ROCKINGHAM — Summer is officially here and people are flocking to Richmond County’s outdoor attractions for cool water recreation — but use of the Pee Dee River and the Hitchcock Creek Blue Trail brings a host of hazards that boaters from near and far should be aware of.
Mari Bennett, owner and operator of LMO Rentals of Rockingham, said while the city is fortunate to have a relatively safe and entertaining place to paddle kayaks at the blue trail, basic water safety should not be ignored.
“When the water’s down, the biggest thing is that you’re going to run into rocks and damage equipment,” she said. “There’s a possibility that wildlife will be seen. They are there, and you might see them more.”
Bennett said the most commonly encountered wild animals on the creek are birds and fish, owls and the occasional deer along with the spiders and snakes that usually stay on the banks. She advises that people should try to keep their kayaks in the center of the creek to avoid both hangups on limbs or other natural debris as well as the wildlife along the banks.

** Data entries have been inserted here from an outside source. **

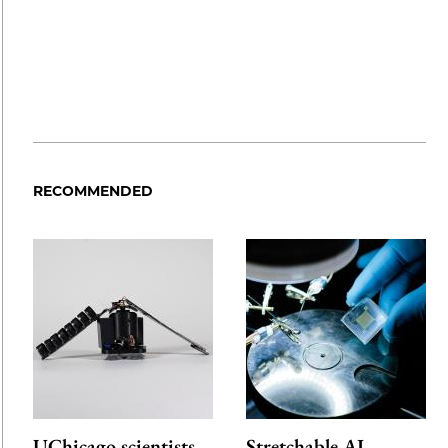
RECOMMENDED
UChicago scientists
Stretchable AI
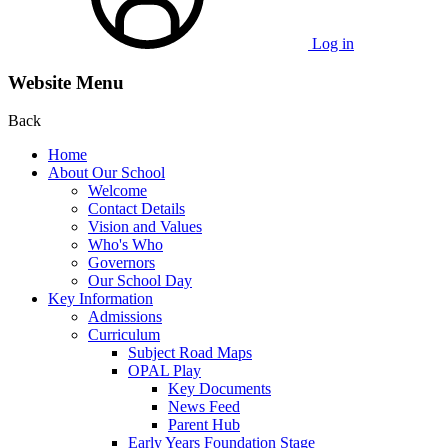
Log in
Website Menu
Back
Home
About Our School
Welcome
Contact Details
Vision and Values
Who's Who
Governors
Our School Day
Key Information
Admissions
Curriculum
Subject Road Maps
OPAL Play
Key Documents
News Feed
Parent Hub
Early Years Foundation Stage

According to Bennett, the rapids of Hitchcock Creek are fun to navigate and mostly benign, but they can still be surprising for boaters if the water is higher than normal.
“There are several rapids along the blue trail,” Bennett said. “The beginning and end of the trail are the most likely areas for people to capsize, because you’re taking this curve at the end maybe a little too sharp and not keeping to the middle. And at the very start you’re just getting your water legs. The biggest thing is to have your equipment correct and know what you’re paddling with.”

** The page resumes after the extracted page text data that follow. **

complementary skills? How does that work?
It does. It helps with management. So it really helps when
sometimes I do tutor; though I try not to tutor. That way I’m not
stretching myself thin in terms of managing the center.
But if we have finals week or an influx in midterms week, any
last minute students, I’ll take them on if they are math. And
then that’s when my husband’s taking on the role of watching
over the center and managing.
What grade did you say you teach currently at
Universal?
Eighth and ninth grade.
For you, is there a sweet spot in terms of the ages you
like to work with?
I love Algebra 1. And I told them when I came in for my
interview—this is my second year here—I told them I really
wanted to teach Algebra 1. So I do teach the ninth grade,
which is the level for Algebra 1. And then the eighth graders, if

She said a kayak should be the right size for the one paddling it, that people should wear a life jacket and that they should have protective gear for any belongings such as cell phones.
“Longer kayaks and tandem kayaks on some of the curves tend to be a little harder to maneuver and therefore people tend to get stuck or they may even flip over. For a single person, 8-foot through 12-foot is about as large as we go. If you are in a sit-on yak and it capsizes or flips over, you can flip it back over and hop right back on. If you are in a sit-in — and some people are more comfortable with that — and it flips over, then you’re talking about having to drain the whole unit.”
Her tips for having a successful outing on the blue trail include making sure you are with at least one other person or a group of people, stick with the people you are kayaking with and make sure that everyone in the group stays safe.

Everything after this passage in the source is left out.